Source: arXiv - 2512.09309v1

Overview

The paper introduces a distributed, hierarchical offloading framework that lets Vision Transformers (ViTs) run on edge devices while keeping visual data private. By slicing an image and sending the pieces to separate cloud servers—none of which ever sees the whole picture—the approach preserves privacy without sacrificing the accuracy of tasks like segmentation.

Key Contributions

  • Privacy‑by‑design offloading: Guarantees that no single cloud server can reconstruct the original image.
  • Hierarchical edge orchestration: A trusted edge device (phone, Jetson, etc.) partitions data, coordinates distribution, and performs the final aggregation locally.
  • Adaptation to Vision Transformers: Demonstrates the framework on the Segment Anything Model (SAM), a state‑of‑the‑art ViT‑based segmentation tool.
  • Near‑baseline performance: Shows that segmentation quality remains virtually unchanged compared with a monolithic cloud inference pipeline.
  • Scalable architecture: Supports arbitrary numbers of cloud nodes, making it suitable for diverse edge‑cloud deployments.

Methodology

  1. Edge‑side partitioning – The user’s device extracts the input image, splits it into N non‑overlapping patches, and encrypts each patch with lightweight symmetric keys.
  2. Distributed inference – Each patch is sent to an independent cloud server that runs a partial ViT forward pass (e.g., early transformer layers). Because each server only sees a fragment, it cannot reconstruct the full scene.
  3. Local aggregation – The edge device collects the intermediate feature maps, merges them according to the original spatial layout, and runs the remaining transformer layers plus the task‑specific head (e.g., SAM’s mask decoder).
  4. Privacy guarantees – The system relies on two facts: (a) the edge device is trusted, and (b) the cloud servers are non‑colluding (they do not share data). The authors also discuss optional secret‑sharing or homomorphic encryption extensions for stronger guarantees.

The pipeline is implemented with standard deep‑learning libraries (PyTorch) and uses existing ViT checkpoints, so developers can plug it into their own models with minimal code changes.

Results & Findings

MetricBaseline (single‑cloud)Distributed Framework
Mean Intersection‑over‑Union (mIoU) on COCO‑Seg0.8420.839
Inference latency (edge + cloud)112 ms118 ms
Data exposed to any single server100 % of image≤ 20 % (one patch)
Reconstruction risk (empirical attack)HighNegligible
  • Accuracy: The drop in segmentation quality is <0.5 %, which is within typical variance for ViT models.
  • Latency: The extra network round‑trips add only a few milliseconds, well within interactive UI requirements.
  • Privacy: Simulated adversarial reconstruction attacks failed to recover recognizable content from any single server’s view.
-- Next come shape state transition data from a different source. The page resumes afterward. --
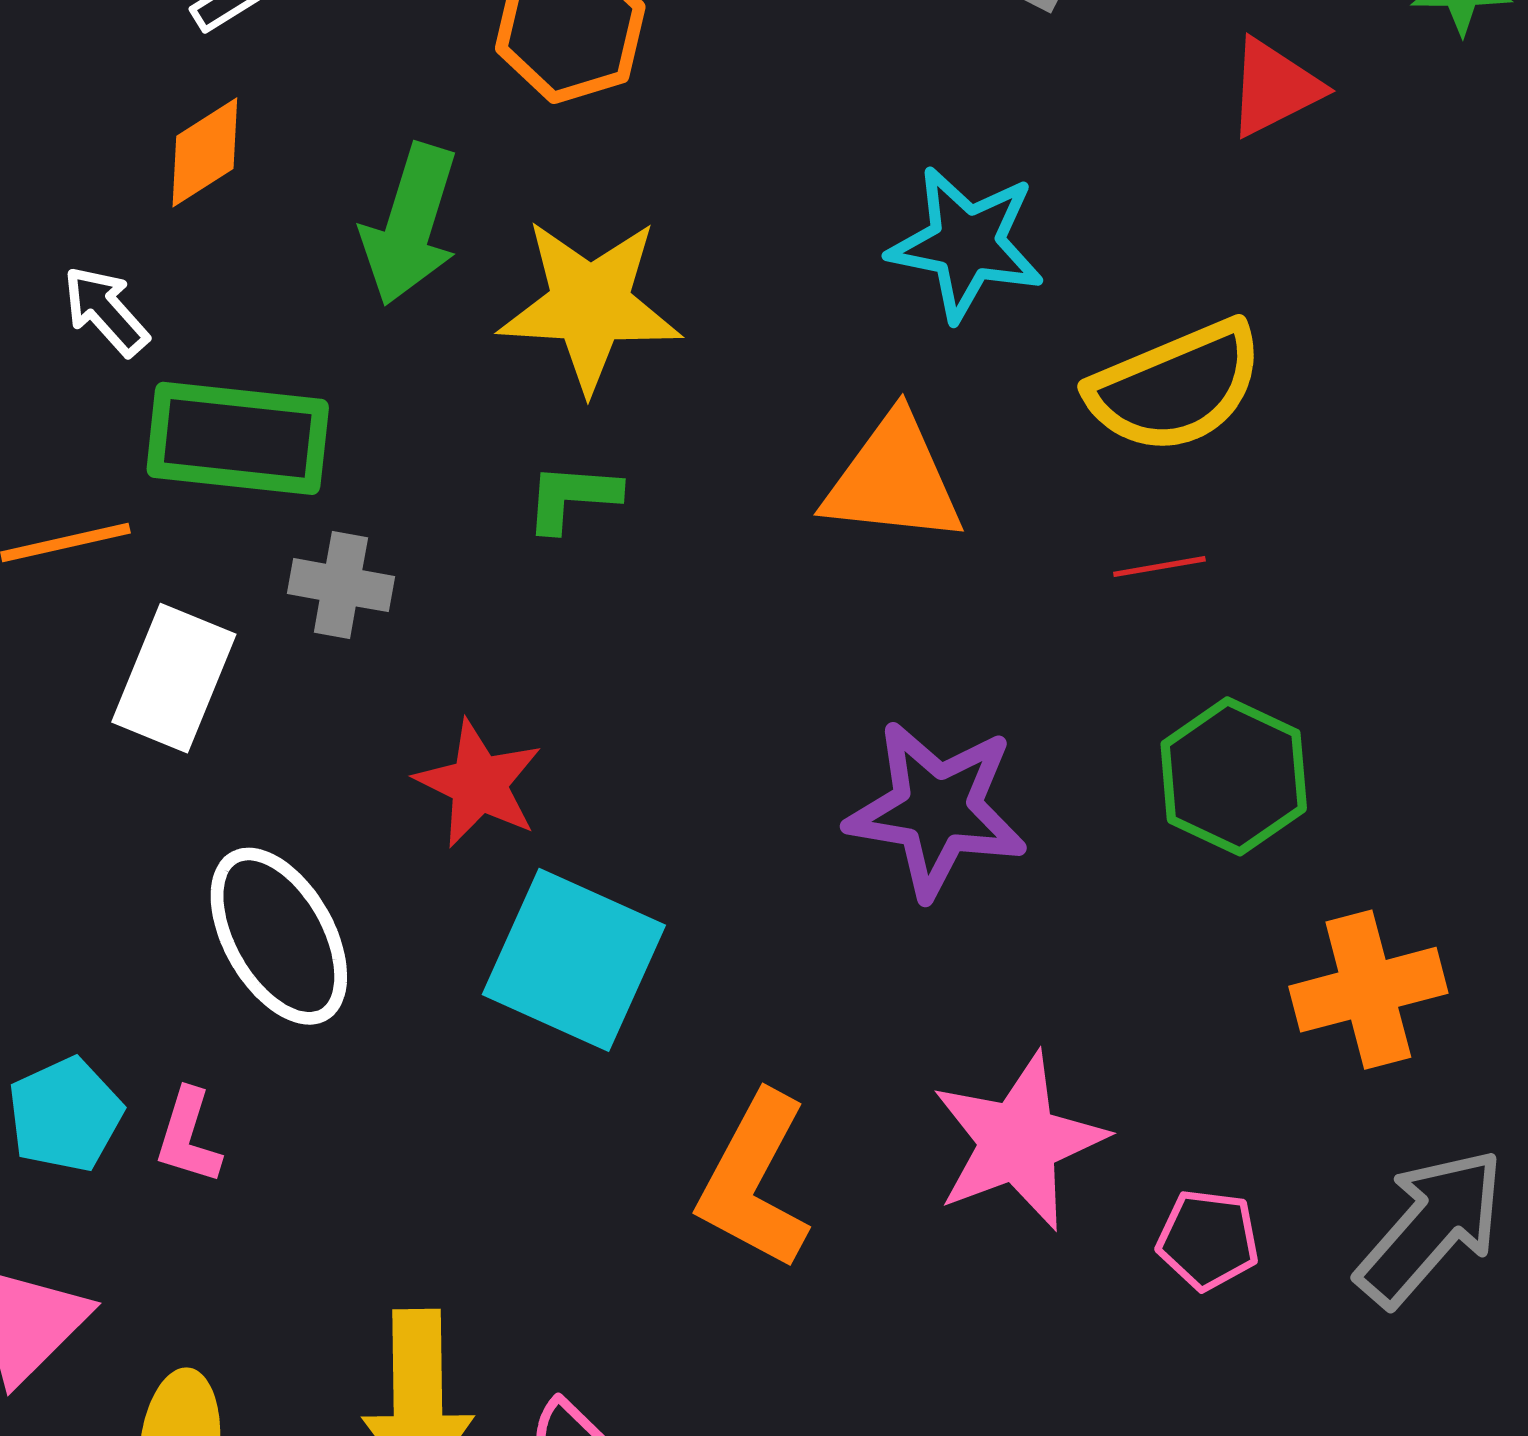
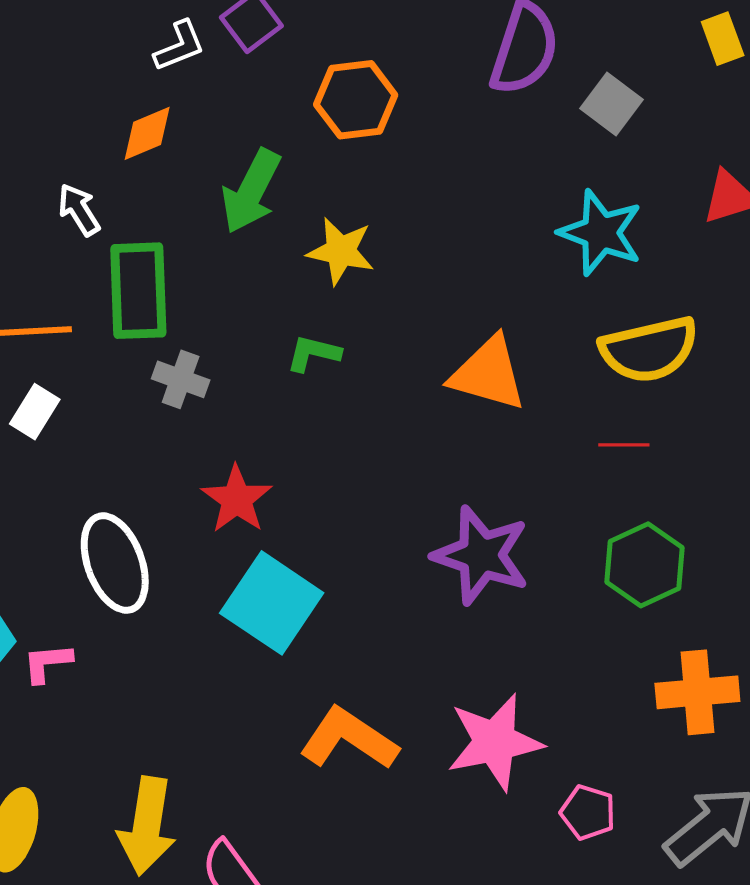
cyan star: (966, 244) -> (601, 233), moved
yellow star: (590, 305) -> (341, 251), size x0.7
green rectangle: (238, 438) -> (138, 291), turned 72
white rectangle: (174, 678) -> (35, 412), moved, size x0.7
pink L-shape: (188, 1136) -> (47, 663), turned 58
orange L-shape: (755, 1181) -> (349, 739), turned 86

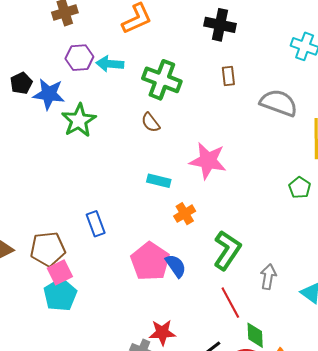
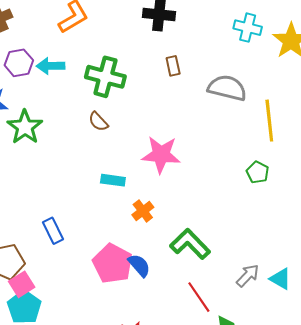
green L-shape: (227, 250) -> (190, 244), turned -72
gray arrow: (268, 277) -> (248, 276), moved, turned 40

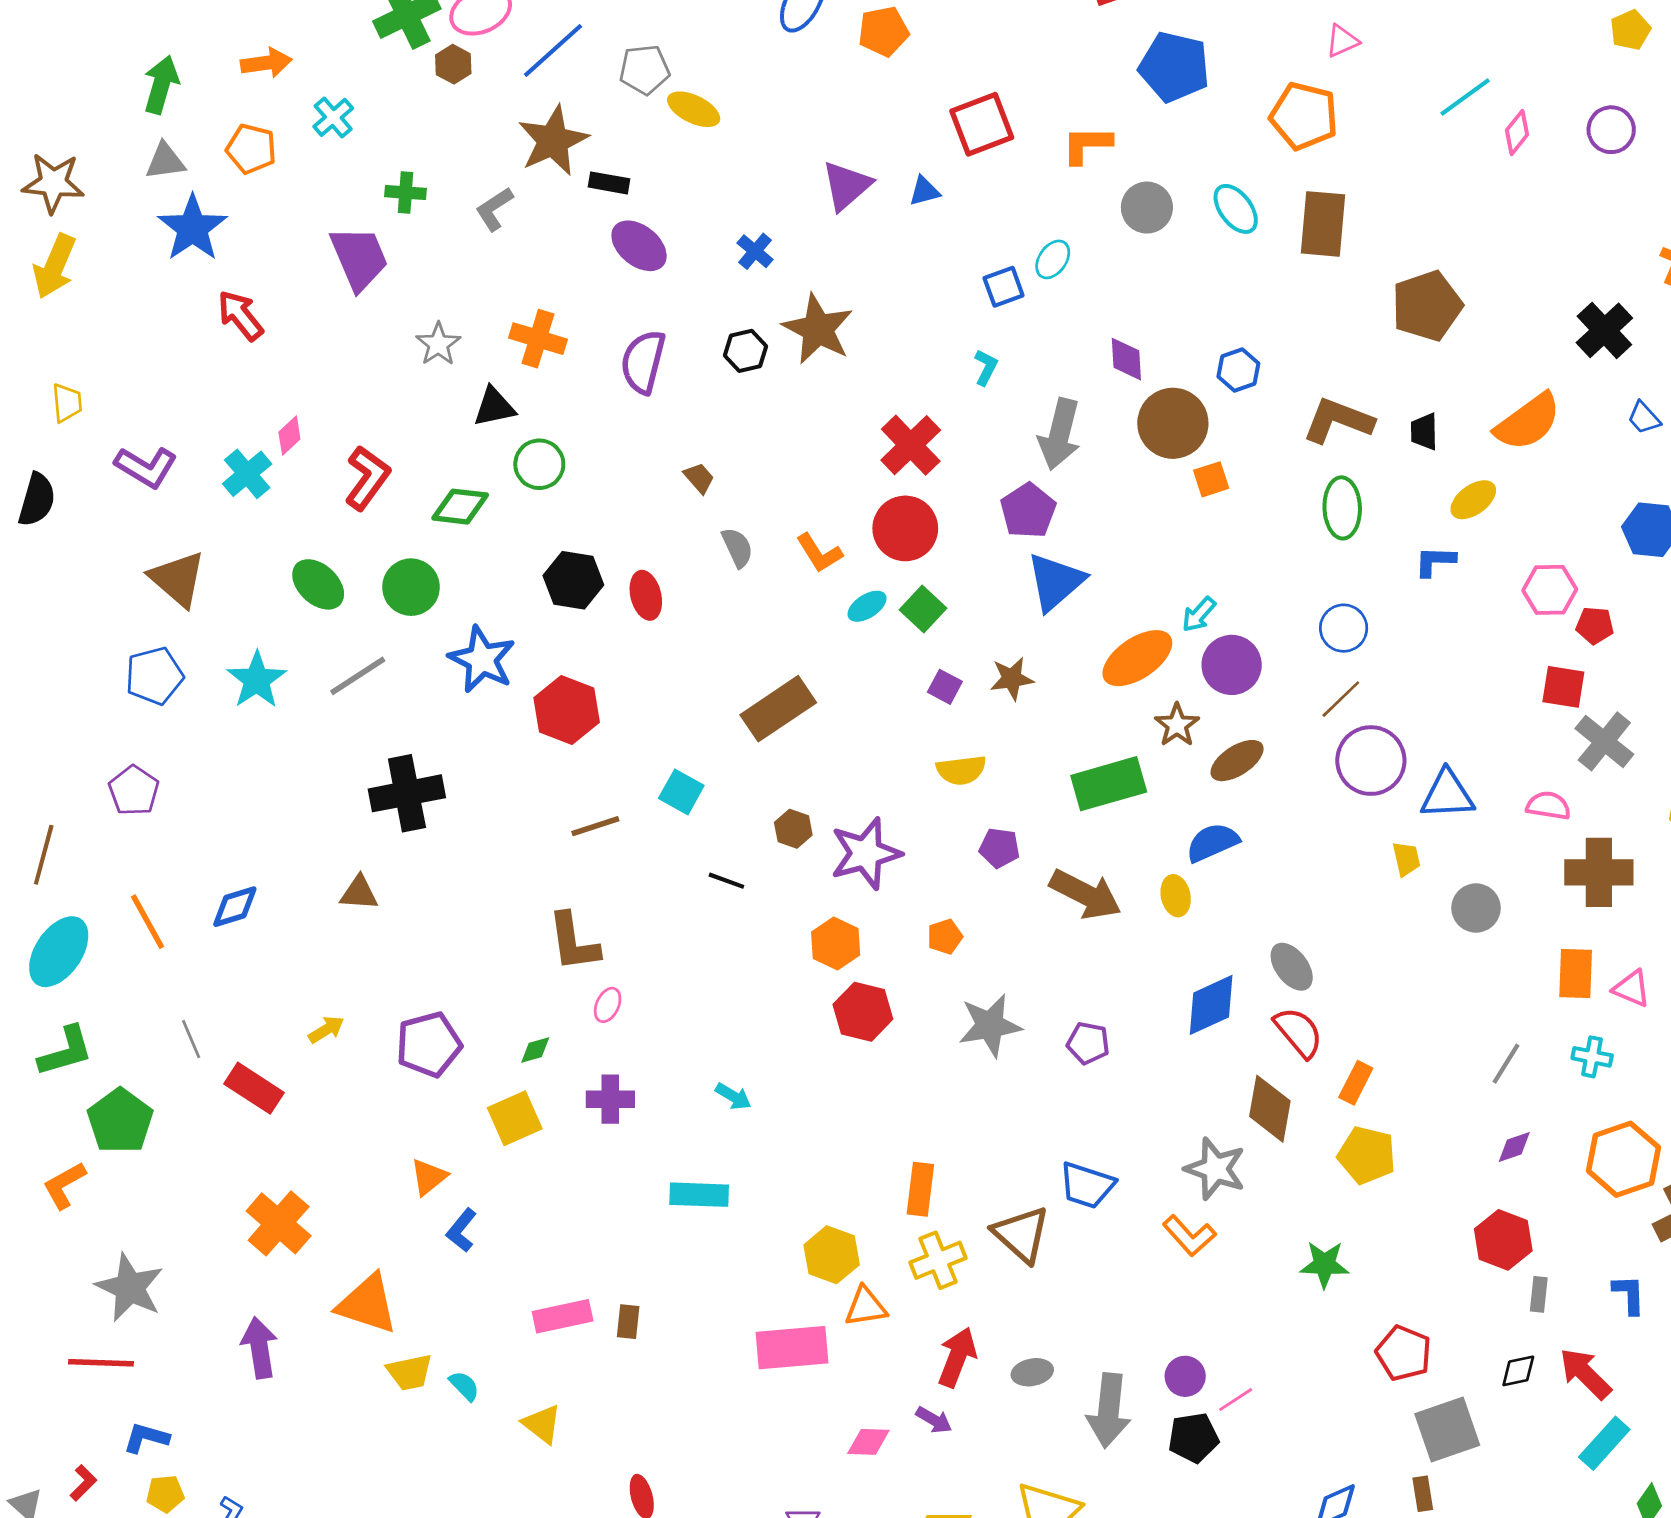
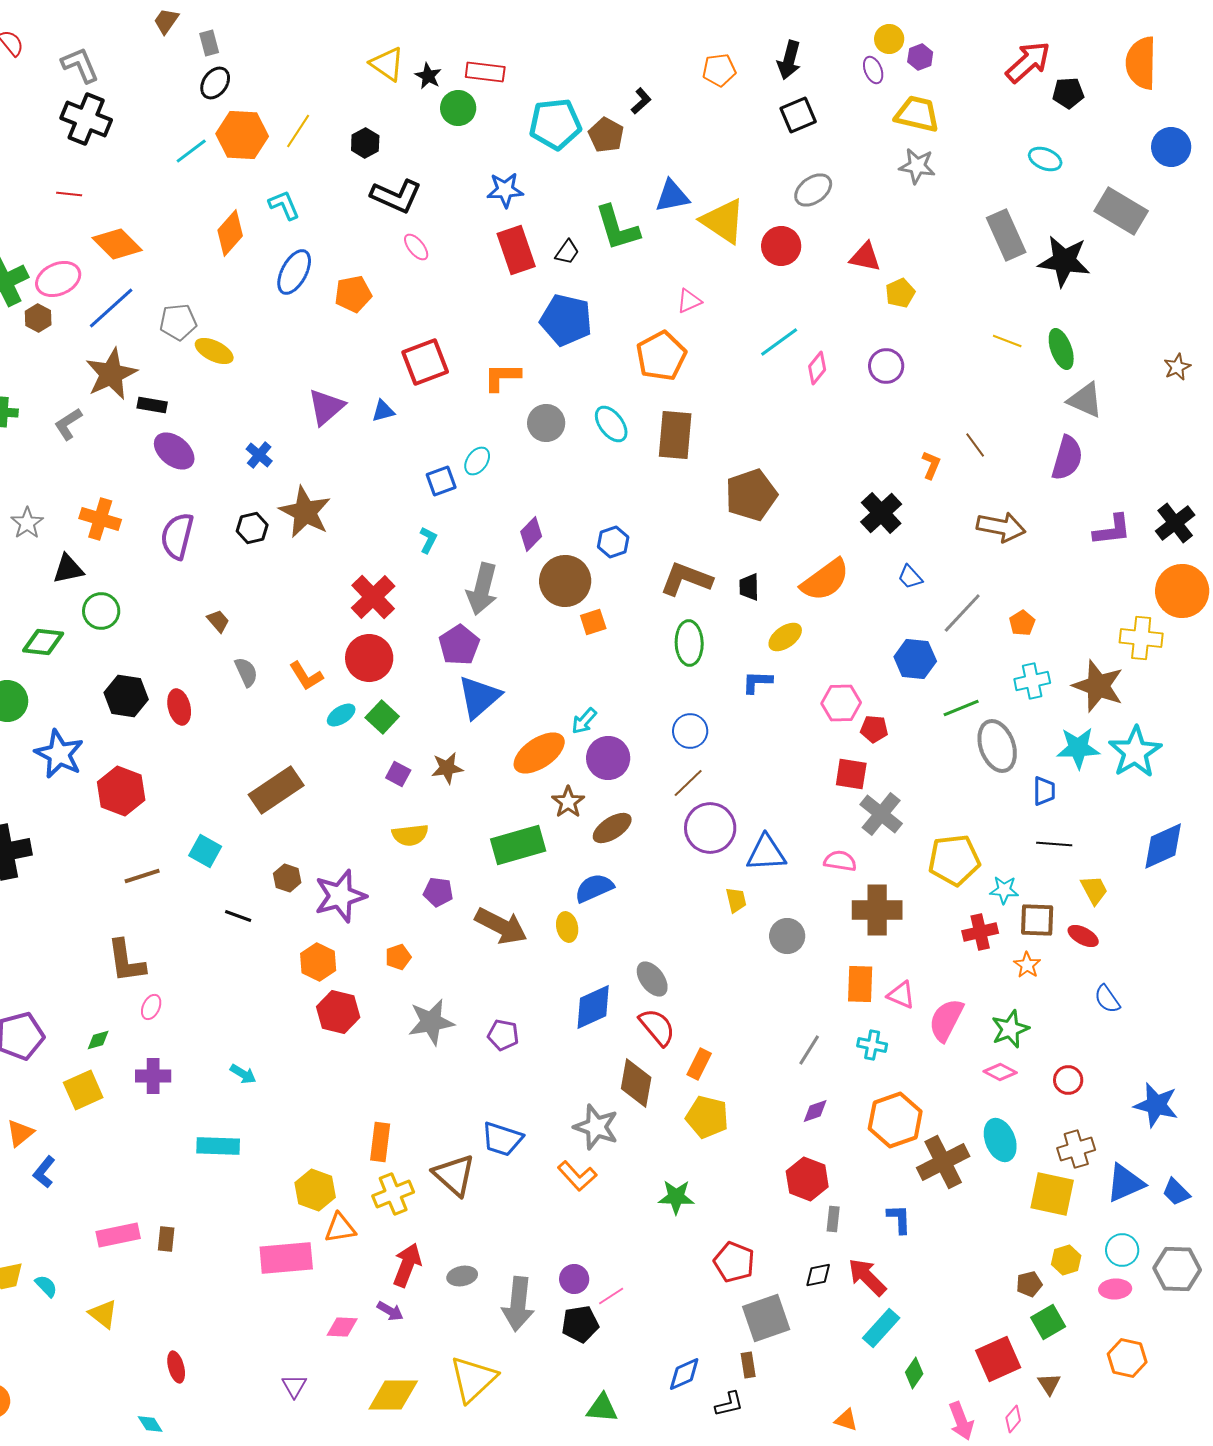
orange pentagon: (1304, 116) -> (661, 356), turned 30
purple diamond: (1126, 359) -> (531, 534), turned 48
Overall, the framework delivers privacy gains comparable to full on‑device inference while keeping the computational load on the edge modest.

Practical Implications

  • Edge‑first AI products: Mobile apps, AR glasses, and wearables can now offload heavy ViT workloads without exposing raw camera feeds, opening doors for privacy‑sensitive use cases (e.g., medical imaging, surveillance).
  • Regulatory compliance: By ensuring that no third‑party server holds complete user data, the approach helps meet GDPR, CCPA, and emerging AI‑specific privacy regulations.
  • Cost‑effective scaling: Companies can spin up cheap, stateless cloud workers for the early transformer layers, while the expensive decoder runs on the edge, reducing cloud compute bills.
  • Developer friendliness: The framework is model‑agnostic; any ViT‑based architecture (classification, detection, segmentation) can be retrofitted with a few lines of code.
  • Composable security: The design can be combined with other techniques—secure enclaves, differential privacy, or federated learning—to build multi‑layered privacy shields.

Limitations & Future Work

  • Non‑collusion assumption: The privacy guarantee hinges on cloud servers not sharing data. The authors suggest cryptographic extensions (e.g., secret sharing) to relax this, but they add overhead.
  • Edge resource constraints: While the final aggregation is lightweight, devices with extremely limited memory may still struggle with large patch counts.
  • Network variability: The framework assumes relatively stable bandwidth; high latency or packet loss could degrade the interactive experience.
  • Broader model support: Experiments focus on SAM; extending to other ViT families (e.g., Swin, DeiT) and to non‑vision tasks remains an open avenue.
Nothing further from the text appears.